I tried to get SSML to work with the Microsoft SAPI API previously for a non-game project and didn't get anywhere. While the API's exist (SPF_PARSE_SSML etc.) it doesn't seem like actual voices with that capability ship with Window's and I always got an error return. Apparently there is a lot of custom voices around. If you manage to make that work would certainly be interested.
Another offline one I had is CMU Flite, but people here seem to like the quality a lot less than Amazon/Google/Microsoft solutions. I think maybe if added in some better voices than the default ones could get a much nicer result, and possibly if figure out how to do that could get enough variety for game purposes. And has some SSML support, but never tested as it wasn't a priority as other TTS providers were more desired. Would be interested to know as the only free cross platform one I was using right now.
There is also Festival/Festvox, I have no experience with it however. I believe it's more focused on the research side than as a end-product TTS engine. I believe you can convert these voices to be Flite compatible.
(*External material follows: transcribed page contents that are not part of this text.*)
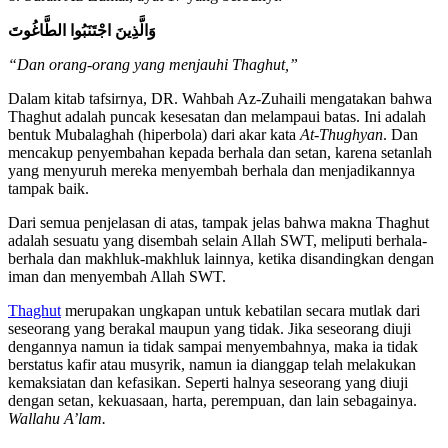
وَالَّذِينَ اجْتَنَبُوا الطَّاغُوتَ
“Dan orang-orang yang menjauhi Thaghut,”
Dalam kitab tafsirnya, DR. Wahbah Az-Zuhaili mengatakan bahwa
Thaghut adalah puncak kesesatan dan melampaui batas. Ini adalah
bentuk Mubalaghah (hiperbola) dari akar kata
At-Thughyan
. Dan
mencakup penyembahan kepada berhala dan setan, karena setanlah
yang menyuruh mereka menyembah berhala dan menjadikannya
tampak baik.
Dari semua penjelasan di atas, tampak jelas bahwa makna Thaghut
adalah sesuatu yang disembah selain Allah SWT, meliputi berhala-
berhala dan makhluk-makhluk lainnya, ketika disandingkan dengan
iman dan menyembah Allah SWT.
Thaghut
merupakan ungkapan untuk kebatilan secara mutlak dari
seseorang yang berakal maupun yang tidak. Jika seseorang diuji
dengannya namun ia tidak sampai menyembahnya, maka ia tidak
berstatus kafir atau musyrik, namun ia dianggap telah melakukan
kemaksiatan dan kefasikan. Seperti halnya seseorang yang diuji
dengan setan, kekuasaan, harta, perempuan, dan lain sebagainya.
Wallahu A’lam.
I also saw Cepstral come up a few times, but no customer has asked for it and it's non-free so not investigated. No idea what their pricing model is, and if can get a reasonable one to embed into a product rather than as a server-licence.
Other than those, Amazon, Google and Microsoft each have their cloud one. The pricing didn't seem that bad to me, especially with caching, and the API's were easy to deal with (I forget which, but some with C/C++ SDK's, some I used the HTTP API directly with my own client code). Depends just how many hours of TTS you are thinking of (practically reading a novel?), and of course the online requirement.
Zouflain said:
procedural text generators
How procedural? If you are mixing pre-made parts together, you can get some OK results with having corresponding pre-recorded TTS and joining that together (which you need to do with semi-dynamic voice acted lines as well).
This was something I was actually basically thinking of doing in a game-context, to get something of hopefully passable standard cheaply. The pricing in a do-once context is really cheap, more a question of quality and if actually better than just having the player read the text in the end.